The team at BackBlaze went much farther down the same path. They ended up with a custom made 4U case (a bit expensive) while the rest of the parts are few in number, inexpensive, and off the shelf. Their cost overhead is stunningly low, as seen in this chart (which I copied from their article):

cost-of-a-petabyte-chart

Is this right for everyone? Of course not. Enterprise buyers, for example, may need the extra functionality offered by the enterprise class solutions (at many times the cost). Cloud providers and web-scale data storage users, though, simply cannot beat BackBlaze’s approach. What about performance? Clearly this low-overhead approach is optimized for size and cost, not performance. Yet the effective performance can be very high, because this approach makes it possible to use a very large number of disk spindles, and thus has a very high aggregate IO capacity.
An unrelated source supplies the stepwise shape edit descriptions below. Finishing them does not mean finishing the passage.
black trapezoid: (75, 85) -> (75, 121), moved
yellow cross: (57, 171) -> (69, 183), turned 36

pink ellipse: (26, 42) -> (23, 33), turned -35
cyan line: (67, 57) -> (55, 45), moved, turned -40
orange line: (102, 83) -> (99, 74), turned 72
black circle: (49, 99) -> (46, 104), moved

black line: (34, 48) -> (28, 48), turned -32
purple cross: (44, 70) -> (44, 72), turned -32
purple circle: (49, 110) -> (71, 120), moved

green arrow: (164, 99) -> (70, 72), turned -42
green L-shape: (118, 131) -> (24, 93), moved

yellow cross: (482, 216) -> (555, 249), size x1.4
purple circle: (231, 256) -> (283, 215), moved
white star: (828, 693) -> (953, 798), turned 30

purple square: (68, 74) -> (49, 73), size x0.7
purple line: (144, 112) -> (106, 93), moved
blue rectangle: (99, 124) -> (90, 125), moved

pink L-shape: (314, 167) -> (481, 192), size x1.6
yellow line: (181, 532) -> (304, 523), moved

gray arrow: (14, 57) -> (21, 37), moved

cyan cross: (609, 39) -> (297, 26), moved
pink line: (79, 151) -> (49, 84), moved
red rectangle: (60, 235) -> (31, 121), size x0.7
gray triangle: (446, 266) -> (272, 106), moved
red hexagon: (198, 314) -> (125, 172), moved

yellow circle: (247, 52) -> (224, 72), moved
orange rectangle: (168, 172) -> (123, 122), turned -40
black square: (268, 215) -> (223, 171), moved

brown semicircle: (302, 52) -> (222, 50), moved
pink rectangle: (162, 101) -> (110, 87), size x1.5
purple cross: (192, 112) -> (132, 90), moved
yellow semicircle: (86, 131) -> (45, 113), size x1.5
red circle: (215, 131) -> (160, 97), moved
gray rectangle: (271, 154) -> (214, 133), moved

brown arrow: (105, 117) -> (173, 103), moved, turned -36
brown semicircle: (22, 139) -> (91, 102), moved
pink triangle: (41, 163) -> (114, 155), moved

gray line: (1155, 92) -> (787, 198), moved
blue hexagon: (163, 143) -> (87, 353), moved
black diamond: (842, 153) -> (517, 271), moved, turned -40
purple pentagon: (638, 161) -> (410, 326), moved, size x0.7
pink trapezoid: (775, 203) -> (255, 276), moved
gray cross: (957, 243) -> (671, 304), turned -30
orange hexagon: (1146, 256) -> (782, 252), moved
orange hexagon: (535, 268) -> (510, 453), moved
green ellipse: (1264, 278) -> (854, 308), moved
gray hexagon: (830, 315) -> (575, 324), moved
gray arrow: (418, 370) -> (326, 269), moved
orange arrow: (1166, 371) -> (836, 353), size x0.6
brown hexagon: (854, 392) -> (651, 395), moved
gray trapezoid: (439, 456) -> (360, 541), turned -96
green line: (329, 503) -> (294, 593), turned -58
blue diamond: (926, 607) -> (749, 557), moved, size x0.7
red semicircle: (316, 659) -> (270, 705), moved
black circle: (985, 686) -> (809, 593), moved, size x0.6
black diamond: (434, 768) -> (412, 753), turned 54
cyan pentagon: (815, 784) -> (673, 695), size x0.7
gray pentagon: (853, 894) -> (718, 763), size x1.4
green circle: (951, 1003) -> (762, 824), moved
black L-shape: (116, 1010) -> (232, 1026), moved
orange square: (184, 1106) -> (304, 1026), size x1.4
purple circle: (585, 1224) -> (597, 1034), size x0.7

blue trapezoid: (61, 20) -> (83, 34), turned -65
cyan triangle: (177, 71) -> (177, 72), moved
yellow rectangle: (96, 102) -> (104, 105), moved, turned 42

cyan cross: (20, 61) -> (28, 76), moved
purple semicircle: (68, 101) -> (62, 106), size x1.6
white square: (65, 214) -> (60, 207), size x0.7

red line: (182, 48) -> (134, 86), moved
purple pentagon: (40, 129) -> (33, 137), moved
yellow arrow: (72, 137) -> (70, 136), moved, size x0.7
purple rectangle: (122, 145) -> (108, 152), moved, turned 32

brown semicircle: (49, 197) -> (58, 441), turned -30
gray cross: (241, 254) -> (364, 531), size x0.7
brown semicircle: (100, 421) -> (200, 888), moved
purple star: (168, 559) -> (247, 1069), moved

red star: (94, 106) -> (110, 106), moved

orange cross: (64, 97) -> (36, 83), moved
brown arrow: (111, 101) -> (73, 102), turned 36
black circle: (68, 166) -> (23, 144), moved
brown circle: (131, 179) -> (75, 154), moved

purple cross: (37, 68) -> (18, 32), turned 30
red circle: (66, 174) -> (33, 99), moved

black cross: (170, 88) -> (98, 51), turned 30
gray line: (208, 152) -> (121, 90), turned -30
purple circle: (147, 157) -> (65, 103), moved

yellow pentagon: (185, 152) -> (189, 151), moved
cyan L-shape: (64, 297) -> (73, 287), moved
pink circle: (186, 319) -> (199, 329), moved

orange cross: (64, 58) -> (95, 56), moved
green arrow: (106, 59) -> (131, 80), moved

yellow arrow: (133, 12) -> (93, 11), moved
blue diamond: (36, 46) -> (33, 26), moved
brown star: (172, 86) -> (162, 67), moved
Predictably, the response to BackBlaze’s design has been notably mixed, with numerous complaint about performance and reliability. For a very thoughtful (though unavoidably biased) response, read this Sun engineer’s thoughts.

The key thing to keep in mind is the problem being solved. BackBlaze’s design is ideal for use as backup, bulk storage. That is a very common need; the solution I set up (described at the link above) had a typical use case of a given file being written once, then never read again, i.e. kept “just in case”. Reliability, likewise, is obtained as the system level, by having multiple independent servers, preferably spread across multiple physical sites. Once you’re paying the complexity cost to achieve this, there isn’t much additional benefit to paying the cost a second time in the form of more expensive storage.

If you found this post useful, please link to it from your web site, mention it online, or mention it to a colleague.

2 responses so far

2 Responses to “Finally, massive storage done right”

  1. sounds like a good solution it’s a shame it doesn’t support Linux

  2. Kyle Cordes says:

    Mihai – my solution was built on Linux, as is BackBlaze’s.